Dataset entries
▼

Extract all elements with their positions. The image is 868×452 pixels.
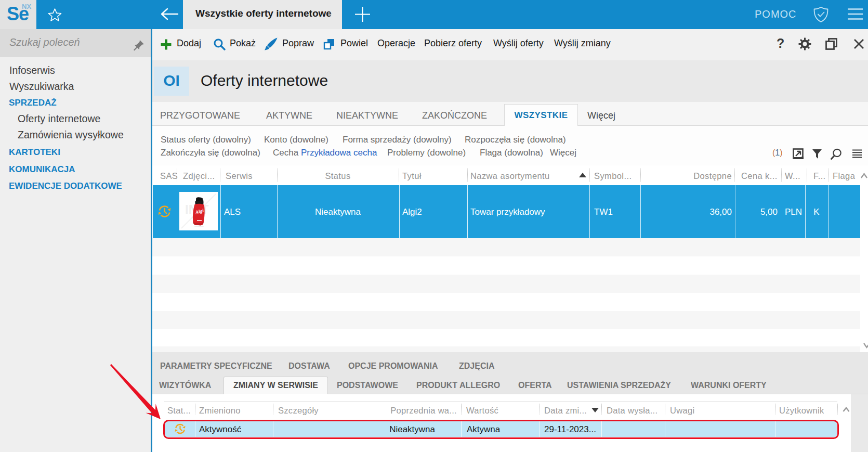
svg-text:?: ? (777, 36, 784, 50)
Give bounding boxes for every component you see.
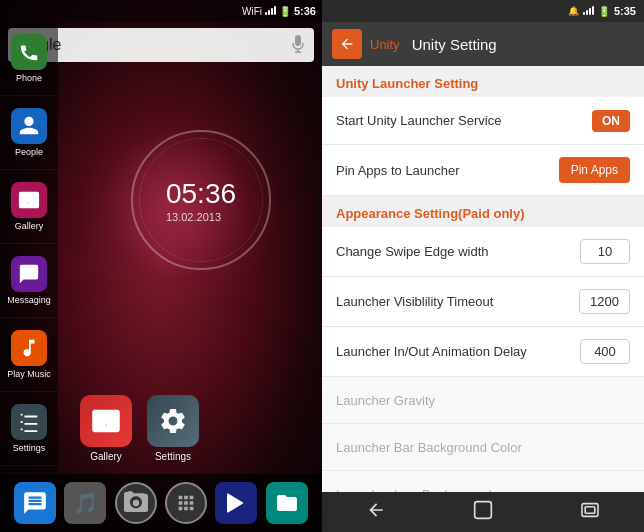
wifi-icon: WiFi <box>242 6 262 17</box>
dock-item-messaging[interactable]: Messaging <box>0 244 58 318</box>
nav-home-button[interactable] <box>453 492 513 533</box>
app-header-back-label: Unity <box>370 37 400 52</box>
talk-icon[interactable] <box>14 482 56 524</box>
settings-dock-icon <box>11 404 47 440</box>
animation-delay-value[interactable]: 400 <box>580 339 630 364</box>
left-panel: WiFi 🔋 5:36 gle <box>0 0 322 532</box>
settings-item-bar-background: Launcher Bar Background Color <box>322 424 644 471</box>
section-launcher-header: Unity Launcher Setting <box>322 66 644 97</box>
settings-item-icon-background: Launcher Icon Background <box>322 471 644 492</box>
right-panel: 🔔 🔋 5:35 Unity Unity Setting Unity Launc… <box>322 0 644 532</box>
dock-item-gallery[interactable]: Gallery <box>0 170 58 244</box>
desktop-icon-settings-label: Settings <box>155 451 191 462</box>
clock-ring: 05:36 13.02.2013 <box>131 130 271 270</box>
playmusic-icon <box>11 330 47 366</box>
pin-apps-button[interactable]: Pin Apps <box>559 157 630 183</box>
bottom-taskbar: 🎵 <box>0 474 322 532</box>
bar-background-label: Launcher Bar Background Color <box>336 440 522 455</box>
settings-item-gravity: Launcher Gravity <box>322 377 644 424</box>
settings-item-visibility-timeout: Launcher Visiblility Timeout 1200 <box>322 277 644 327</box>
side-dock: Phone People Gallery Messaging Play Musi… <box>0 22 58 472</box>
settings-item-swipe-edge: Change Swipe Edge width 10 <box>322 227 644 277</box>
back-button[interactable] <box>332 29 362 59</box>
clock-time: 05:36 <box>166 177 236 211</box>
file-manager-icon[interactable] <box>266 482 308 524</box>
dock-item-settings[interactable]: Settings <box>0 392 58 466</box>
svg-rect-0 <box>295 35 301 46</box>
dock-label-playmusic: Play Music <box>7 369 51 379</box>
signal-icon <box>265 5 276 17</box>
desktop-icons: Gallery Settings <box>80 395 312 462</box>
dock-label-gallery: Gallery <box>15 221 44 231</box>
status-icons-right: 🔔 🔋 5:35 <box>568 5 636 17</box>
dock-item-people[interactable]: People <box>0 96 58 170</box>
app-header-title: Unity Setting <box>412 36 497 53</box>
settings-item-pin-apps: Pin Apps to Launcher Pin Apps <box>322 145 644 196</box>
dock-item-phone[interactable]: Phone <box>0 22 58 96</box>
time-right: 5:35 <box>614 5 636 17</box>
gallery-dock-icon <box>11 182 47 218</box>
settings-desktop-icon <box>147 395 199 447</box>
animation-delay-label: Launcher In/Out Animation Delay <box>336 344 580 359</box>
swipe-edge-label: Change Swipe Edge width <box>336 244 580 259</box>
settings-item-start-service: Start Unity Launcher Service ON <box>322 97 644 145</box>
play-store-icon[interactable] <box>215 482 257 524</box>
people-icon <box>11 108 47 144</box>
clock-area: 05:36 13.02.2013 <box>80 130 322 270</box>
visibility-timeout-label: Launcher Visiblility Timeout <box>336 294 579 309</box>
pin-apps-label: Pin Apps to Launcher <box>336 163 559 178</box>
svg-rect-5 <box>586 506 596 512</box>
battery-icon: 🔋 <box>279 6 291 17</box>
gravity-label: Launcher Gravity <box>336 393 435 408</box>
camera-icon[interactable] <box>115 482 157 524</box>
desktop-icon-gallery[interactable]: Gallery <box>80 395 132 462</box>
nav-recent-button[interactable] <box>560 494 620 531</box>
messaging-icon <box>11 256 47 292</box>
mic-icon[interactable] <box>290 35 306 55</box>
time-left: 5:36 <box>294 5 316 17</box>
dock-label-phone: Phone <box>16 73 42 83</box>
wifi-icon-right <box>583 5 594 17</box>
bell-icon: 🔔 <box>568 6 579 16</box>
gallery-desktop-icon <box>80 395 132 447</box>
dock-label-messaging: Messaging <box>7 295 51 305</box>
dock-item-playmusic[interactable]: Play Music <box>0 318 58 392</box>
settings-content: Unity Launcher Setting Start Unity Launc… <box>322 66 644 492</box>
app-header: Unity Unity Setting <box>322 22 644 66</box>
music-taskbar-icon[interactable]: 🎵 <box>64 482 106 524</box>
status-icons-left: WiFi 🔋 5:36 <box>242 5 316 17</box>
section-appearance-header: Appearance Setting(Paid only) <box>322 196 644 227</box>
start-service-label: Start Unity Launcher Service <box>336 113 592 128</box>
nav-back-button[interactable] <box>346 492 406 533</box>
search-text: gle <box>40 36 290 54</box>
swipe-edge-value[interactable]: 10 <box>580 239 630 264</box>
phone-icon <box>11 34 47 70</box>
battery-icon-right: 🔋 <box>598 6 610 17</box>
status-bar-right: 🔔 🔋 5:35 <box>322 0 644 22</box>
clock-date: 13.02.2013 <box>166 211 236 223</box>
desktop-icon-gallery-label: Gallery <box>90 451 122 462</box>
settings-item-animation-delay: Launcher In/Out Animation Delay 400 <box>322 327 644 377</box>
nav-bar-right <box>322 492 644 532</box>
svg-rect-3 <box>475 501 492 518</box>
toggle-on-button[interactable]: ON <box>592 110 630 132</box>
status-bar-left: WiFi 🔋 5:36 <box>0 0 322 22</box>
dock-label-people: People <box>15 147 43 157</box>
apps-icon[interactable] <box>165 482 207 524</box>
visibility-timeout-value[interactable]: 1200 <box>579 289 630 314</box>
dock-label-settings: Settings <box>13 443 46 453</box>
desktop-icon-settings[interactable]: Settings <box>147 395 199 462</box>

▲

Exercise description: Transcribe the records word for word and include no pictures.

Result for this exercise:
Extract all elements with their positions. The image is 868×452 pixels.
svg-text:?: ? (777, 36, 784, 50)
Give bounding boxes for every component you see.
wifi-icon: WiFi <box>242 6 262 17</box>
dock-item-messaging[interactable]: Messaging <box>0 244 58 318</box>
nav-home-button[interactable] <box>453 492 513 533</box>
app-header-back-label: Unity <box>370 37 400 52</box>
talk-icon[interactable] <box>14 482 56 524</box>
settings-dock-icon <box>11 404 47 440</box>
animation-delay-value[interactable]: 400 <box>580 339 630 364</box>
left-panel: WiFi 🔋 5:36 gle <box>0 0 322 532</box>
settings-item-bar-background: Launcher Bar Background Color <box>322 424 644 471</box>
section-launcher-header: Unity Launcher Setting <box>322 66 644 97</box>
settings-item-icon-background: Launcher Icon Background <box>322 471 644 492</box>
right-panel: 🔔 🔋 5:35 Unity Unity Setting Unity Launc… <box>322 0 644 532</box>
dock-item-gallery[interactable]: Gallery <box>0 170 58 244</box>
desktop-icon-settings-label: Settings <box>155 451 191 462</box>
clock-ring: 05:36 13.02.2013 <box>131 130 271 270</box>
playmusic-icon <box>11 330 47 366</box>
pin-apps-button[interactable]: Pin Apps <box>559 157 630 183</box>
bottom-taskbar: 🎵 <box>0 474 322 532</box>
bar-background-label: Launcher Bar Background Color <box>336 440 522 455</box>
settings-item-gravity: Launcher Gravity <box>322 377 644 424</box>
settings-item-visibility-timeout: Launcher Visiblility Timeout 1200 <box>322 277 644 327</box>
side-dock: Phone People Gallery Messaging Play Musi… <box>0 22 58 472</box>
settings-item-swipe-edge: Change Swipe Edge width 10 <box>322 227 644 277</box>
back-button[interactable] <box>332 29 362 59</box>
clock-time: 05:36 <box>166 177 236 211</box>
file-manager-icon[interactable] <box>266 482 308 524</box>
dock-item-settings[interactable]: Settings <box>0 392 58 466</box>
svg-rect-0 <box>295 35 301 46</box>
dock-label-playmusic: Play Music <box>7 369 51 379</box>
signal-icon <box>265 5 276 17</box>
desktop-icons: Gallery Settings <box>80 395 312 462</box>
dock-label-gallery: Gallery <box>15 221 44 231</box>
status-icons-right: 🔔 🔋 5:35 <box>568 5 636 17</box>
dock-item-people[interactable]: People <box>0 96 58 170</box>
app-header-title: Unity Setting <box>412 36 497 53</box>
settings-item-pin-apps: Pin Apps to Launcher Pin Apps <box>322 145 644 196</box>
dock-item-phone[interactable]: Phone <box>0 22 58 96</box>
time-right: 5:35 <box>614 5 636 17</box>
gallery-dock-icon <box>11 182 47 218</box>
settings-desktop-icon <box>147 395 199 447</box>
animation-delay-label: Launcher In/Out Animation Delay <box>336 344 580 359</box>
swipe-edge-label: Change Swipe Edge width <box>336 244 580 259</box>
settings-item-start-service: Start Unity Launcher Service ON <box>322 97 644 145</box>
play-store-icon[interactable] <box>215 482 257 524</box>
people-icon <box>11 108 47 144</box>
clock-area: 05:36 13.02.2013 <box>80 130 322 270</box>
visibility-timeout-label: Launcher Visiblility Timeout <box>336 294 579 309</box>
pin-apps-label: Pin Apps to Launcher <box>336 163 559 178</box>
svg-rect-5 <box>586 506 596 512</box>
battery-icon: 🔋 <box>279 6 291 17</box>
gravity-label: Launcher Gravity <box>336 393 435 408</box>
camera-icon[interactable] <box>115 482 157 524</box>
desktop-icon-gallery[interactable]: Gallery <box>80 395 132 462</box>
nav-recent-button[interactable] <box>560 494 620 531</box>
messaging-icon <box>11 256 47 292</box>
mic-icon[interactable] <box>290 35 306 55</box>
time-left: 5:36 <box>294 5 316 17</box>
dock-label-phone: Phone <box>16 73 42 83</box>
wifi-icon-right <box>583 5 594 17</box>
bell-icon: 🔔 <box>568 6 579 16</box>
gallery-desktop-icon <box>80 395 132 447</box>
dock-label-messaging: Messaging <box>7 295 51 305</box>
dock-item-playmusic[interactable]: Play Music <box>0 318 58 392</box>
settings-content: Unity Launcher Setting Start Unity Launc… <box>322 66 644 492</box>
app-header: Unity Unity Setting <box>322 22 644 66</box>
music-taskbar-icon[interactable]: 🎵 <box>64 482 106 524</box>
status-icons-left: WiFi 🔋 5:36 <box>242 5 316 17</box>
section-appearance-header: Appearance Setting(Paid only) <box>322 196 644 227</box>
start-service-label: Start Unity Launcher Service <box>336 113 592 128</box>
nav-back-button[interactable] <box>346 492 406 533</box>
search-text: gle <box>40 36 290 54</box>
swipe-edge-value[interactable]: 10 <box>580 239 630 264</box>
phone-icon <box>11 34 47 70</box>
battery-icon-right: 🔋 <box>598 6 610 17</box>
status-bar-right: 🔔 🔋 5:35 <box>322 0 644 22</box>
clock-date: 13.02.2013 <box>166 211 236 223</box>
desktop-icon-gallery-label: Gallery <box>90 451 122 462</box>
settings-item-animation-delay: Launcher In/Out Animation Delay 400 <box>322 327 644 377</box>
nav-bar-right <box>322 492 644 532</box>
svg-rect-3 <box>475 501 492 518</box>
toggle-on-button[interactable]: ON <box>592 110 630 132</box>
status-bar-left: WiFi 🔋 5:36 <box>0 0 322 22</box>
dock-label-people: People <box>15 147 43 157</box>
apps-icon[interactable] <box>165 482 207 524</box>
visibility-timeout-value[interactable]: 1200 <box>579 289 630 314</box>
dock-label-settings: Settings <box>13 443 46 453</box>
desktop-icon-settings[interactable]: Settings <box>147 395 199 462</box>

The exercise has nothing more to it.